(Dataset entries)
==========
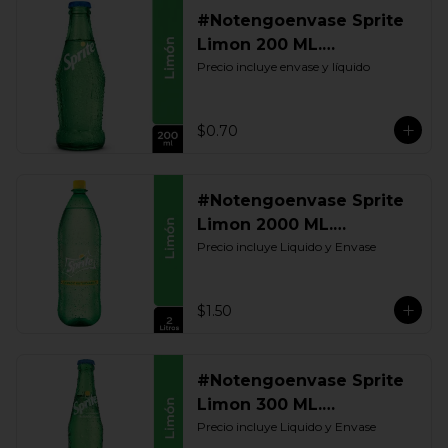
#Notengoenvase Sprite
Limon 200 ML.
Retornable
Precio incluye envase y líquido
$0.70
#Notengoenvase Sprite
Limon 2000 ML.
Retornable
Precio incluye Liquido y Envase
$1.50
#Notengoenvase Sprite
Limon 300 ML.
Retornable
Precio incluye Liquido y Envase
==========
What the task asks
Each entry above has to be set down again verbatim, except for its pictures.

Exercise solution
#Notengoenvase Sprite
Limon 200 ML.
Retornable
Precio incluye envase y líquido
$0.70
#Notengoenvase Sprite
Limon 2000 ML.
Retornable
Precio incluye Liquido y Envase
$1.50
#Notengoenvase Sprite
Limon 300 ML.
Retornable
Precio incluye Liquido y Envase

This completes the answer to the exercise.